Start of Block
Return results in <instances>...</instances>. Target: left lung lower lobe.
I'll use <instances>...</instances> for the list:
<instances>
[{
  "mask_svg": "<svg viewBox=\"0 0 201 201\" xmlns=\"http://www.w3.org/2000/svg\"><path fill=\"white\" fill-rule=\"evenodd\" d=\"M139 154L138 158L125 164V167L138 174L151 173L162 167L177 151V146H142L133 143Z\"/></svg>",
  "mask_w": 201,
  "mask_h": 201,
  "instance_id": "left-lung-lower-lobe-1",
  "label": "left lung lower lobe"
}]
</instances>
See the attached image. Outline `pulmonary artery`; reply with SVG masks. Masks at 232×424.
End of Block
Start of Block
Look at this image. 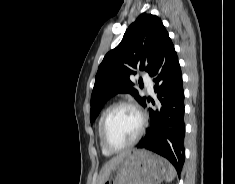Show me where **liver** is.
End of Block
§ **The problem**: Word for word, restate the lines above from the line containing "Return results in" through the line containing "See the attached", with both included and nothing else.

§ **Response to the exercise**:
Return results in <instances>...</instances>. Target: left lung lower lobe.
I'll use <instances>...</instances> for the list:
<instances>
[{
  "mask_svg": "<svg viewBox=\"0 0 201 201\" xmlns=\"http://www.w3.org/2000/svg\"><path fill=\"white\" fill-rule=\"evenodd\" d=\"M139 154L138 158L125 164V167L138 174L151 173L162 167L177 151V146H142L133 143Z\"/></svg>",
  "mask_w": 201,
  "mask_h": 201,
  "instance_id": "left-lung-lower-lobe-1",
  "label": "left lung lower lobe"
}]
</instances>
See the attached image. Outline `pulmonary artery`; reply with SVG masks. Masks at 232×424.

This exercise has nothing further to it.